DME bidding program puts out hospitals, physicians and beneficiaries
The Centers for Medicare and Medicaid Services' competitive bidding program for durable medical equipment has "created concern and chaos for beneficiaries, physicians, hospital discharge officials and home medical equipment providers" since it was implemented in 10 metropolitan areas on July 1, according to the American Association for Homecare.
Critics of the DME bidding program have reported widespread disruptions in service to beneficiaries who require oxygen therapy, power wheelchairs, CPAPs, diabetic supplies and other items and services. This could potentially eliminate thousands of qualified providers from Medicare and reduce services and access to care for Medicare beneficiaries.

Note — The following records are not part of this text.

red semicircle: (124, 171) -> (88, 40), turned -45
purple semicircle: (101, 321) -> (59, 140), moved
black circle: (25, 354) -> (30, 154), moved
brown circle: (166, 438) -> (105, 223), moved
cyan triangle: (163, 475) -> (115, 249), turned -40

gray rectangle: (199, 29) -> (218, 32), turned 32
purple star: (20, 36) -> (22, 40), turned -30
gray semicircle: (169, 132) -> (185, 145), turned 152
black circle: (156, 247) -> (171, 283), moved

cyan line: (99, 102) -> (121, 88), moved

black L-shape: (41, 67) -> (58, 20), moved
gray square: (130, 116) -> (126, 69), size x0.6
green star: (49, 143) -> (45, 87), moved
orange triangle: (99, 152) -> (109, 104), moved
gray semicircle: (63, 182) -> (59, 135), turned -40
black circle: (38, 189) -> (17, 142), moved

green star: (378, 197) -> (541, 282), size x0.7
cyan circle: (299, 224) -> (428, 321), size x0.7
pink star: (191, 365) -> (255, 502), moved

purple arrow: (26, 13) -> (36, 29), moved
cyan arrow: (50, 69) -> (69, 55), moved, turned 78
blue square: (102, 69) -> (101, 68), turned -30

"It's imperative that the Senate move as quickly as possible to impose a moratorium in the program so that critical reforms to the program can occur," said Tyler J. Wilson, President and CEO of the AAH. "We are facing a potentially dangerous situation in which some of the most vulnerable people in our society are having difficulty getting the medical equipment that they need. Those who are in hospitals are being forced into longer stays in those expensive institutions because equipment can't be obtained in a timely manner to sustain them in their homes. This is a dire situation that must be corrected."
The 10 metropolitan areas re Charlotte, N.C.; Cincinnati and Cleveland, Ohio; Dallas-Fort Worth, Texas; Kansas City, Mo. ; Miami and Orlando, Fla. ; Pittsburgh, Pa. ; Riverside, Calif. and San Juan, Puerto Rico. Seventy additional areas are scheduled to expand in 2009.
The AAH has reportedly received many complaints about the bidding program: Delays in patient discharges from hospitals because proper equipment can't be obtained for home use; Medicare beneficiaries calling their previous providers frustrated because they can't find new providers to deliver equipment they need; and providers making referrals for their previous patients but finding that providers who won bids are unwilling or unable to service the patients' needs.
"We found that none of the companies we called carry liquid oxygen systems. I found out that with the goal of finding the lowest bidder companies can sub-contract specialized oxygen services through un-accredited companies. They are not required to have the equipment set-up by or have the patient trained or evaluated by a respiratory therapist," said Dr. Natarajan Rajagopalan, MD, chief of staff at a hospital in Miami-Dade County, Fla. "Typically oxygen is delivered to a patient in hours, not days. The policy will create countless problems for our hospital and the other hospitals in the area. We cannot wait days for equipment to be delivered to the hospital or to the patient's home before they are discharged."
The Senate is expected to vote soon on the Medicare bill that contains reforms to the bidding program, HR 6331. The House has already approved the legislation by a 355-to-59 margin, with strong bipartisan support.
The measure is supported by AAHomecare as well as the ALS Association, Muscular Dystrophy Association, National Spinal Cord Injury Association, Paralyzed Veterans of America and the United Spinal Association, among others.